The Simplex Algorithm: Terminology

The Simplex Algorithm: Terminology

Basic Definitions

  • The Simplex Algorithm is a popular method used in linear programming to solve optimisation problems.
  • A linear programming problem is essentially an optimisation problem where both the objective function to be optimised and all the constraints are linear.
  • The objective is to either maximise or minimise the value of a certain objective function subject to a set of constraints.

Elements of Simplex Algorithm

  • The algorithm solves problems by moving along the edges between the vertices of a geometric object known as a polytope.
  • A basic solution is any solution that satisfies the constraints of the problem. Not all basic solutions are feasible.
  • A feasible solution is a basic solution that also satisfies the non-negativity restrictions. This means all of the decision variables are at least zero.
  • The aim is to identify the optimal solution which maximises or minimises the objective function.
  • Slack variables are introduced to convert inequalities into equalities so the algorithm can be implemented.

The Simplex Tableau

  • The simplex tableau is a tabular method used to implement the simplex algorithm.
  • It contains a column for each variable, the objective function, the right-hand side (often the quantity of resources), and the solution.
  • The pivot, located at the intersection of the pivot column and pivot row, is used to adjust the rows below it and the objective function row.

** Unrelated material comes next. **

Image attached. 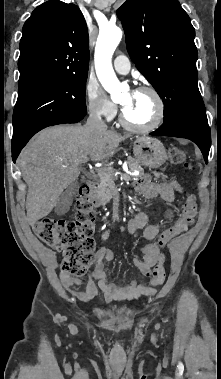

Concepts in Simplex Algorithm

  • The concept of dual problem is used in the simplex algorithm, where the dual problem of a linear programming problem is another linear programming problem related to the original problem.
  • Degeneracy happens when there are multiple optimal solutions for a problem. Degenerate basic solutions can lead to cycling, where the algorithm can’t find the optimal solution and keeps repeating itself.
  • A bounded linear programming problem is one that has an objective function that is bounded either above for a maximisation problem or below for a minimisation problem.
  • An unbounded linear programming problem is one where the objective function can increase without bound in a maximisation problem, or decrease without bound in a minimisation problem.

The Algorithm and Its Limitations

  • The algorithm works by iteratively improving the solution until no more improvements can be made. If no better neighbouring feasible solution can be found, the current solution is declared optimal.
  • The algorithm does not guarantee a solution to all linear programming problems. When the problem is unbounded or infeasible, the algorithm might not find an optimal solution.